There's no stopping me...How I have put time and effort into finding something vaguely interesting for them to do and how they can't even be arsed to fake some effort. How even though I am so very proud of the many things they do, I'm embarrassed to tell people - ordinary people - how we spend our days, and when people come, I hide evidence of the children's writing, because I'm tired of defending their apparent lack of progress in what others think is important.

Nope, there's still more....'When relatives visit they might want to know what you've been doing.' I say 'And what will you tell them? Eh? What have we been doing?'

It takes some thought...'Well we went to Scotland.' One brave soul attempts a guess.

'3 months ago! 3 beeping months ago! Anything else? You know, has anyone noticed anything we've been doing?'

No. They can't think of anything...ANYTHING we have done in the past 3 months. The fencing and martial arts...Scouts...Museum visits...Workshops... Animation projects...Film-making...bike rides...poetry...firelighting in the woods...Perhaps they think it is a trick question. Perhaps their only hope is to stay silent, so I'll slunk off and leave them to their exclusive children-only war.

I try a new tack. 'What is it you want to do, if you don't want to do this? Well???? And don't say you don't know!'

Ds2 says 'Go on the computer.' He sees my eyebrow hackles and knows it was the wrong thing to say.

Silent teary faces sniff. I slam the door, fall over the dog, growl at it, storm upstairs, feel guilty, sit in contemplation of my guilt for half an hour, drink half a litre of coke and raid the baking cupboard for chocolate and then, shamefaced, I return.

I am about to apologise. But then I am greeted by tumbling children hitting each other with cushions, drinks cups flying off the table, home-baked cookie crumbs dispersed along the length of the sofa, books, papers, wii-game cases littering the floor, the tv on full blast; three children, pulling hair and twisting limbs, blissfully unaware of the ton of parental guilt, resentment and weariness I am shouldering.

On Saturday I attend a HE adult discussion group. We contemplate autonomous education and other HE dilemmas over cheesy doritos and tea.

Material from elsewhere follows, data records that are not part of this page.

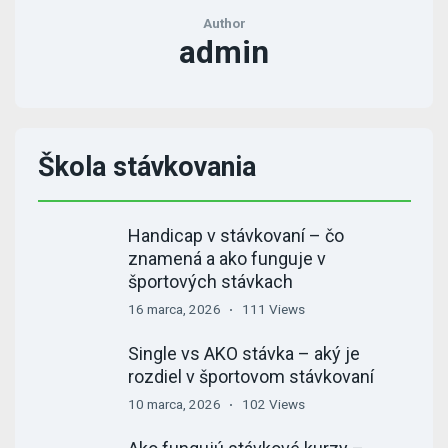
Author
admin
Škola stávkovania
Handicap v stávkovaní – čo
znamená a ako funguje v
športových stávkach
16 marca, 2026
111 Views
Single vs AKO stávka – aký je
rozdiel v športovom stávkovaní
10 marca, 2026
102 Views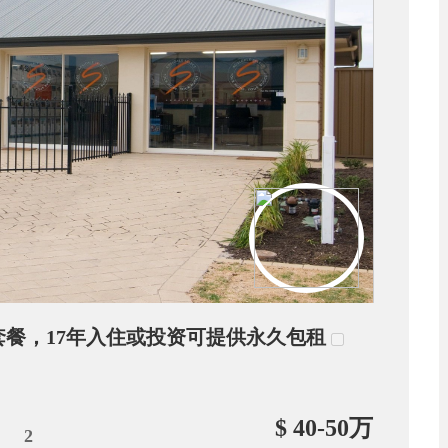
地+房屋套餐，17年入住或投资可提供永久包租
$ 40-50万
2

When we think about 'auto' are we refering to the child, or to us? is one question posed.

I think some more on this. It is particularly poignant to think about it while I'm spending my precious study time - the time I need to make this course worthwhile - picking up the pieces of my lounge and worrying how I'm going to make a low-budget dinner in time before I go out to work. I listen to the kids now arguing over the computer. One wails. Tearful recriminations follow. I am mum again. Which means no writing today.

Truth is, even if the aim is for all of us to be autonomous, even if that were humanly possible, history tells me that it wouldn't work. There will always be someone - most likely a woman -who through guilt, loyalty, love, or buck-stopping-here responsibility, has to sacrifice their autonomy in order to clear up the massive pile of crap that all those happily-autonomous beings leave behind them.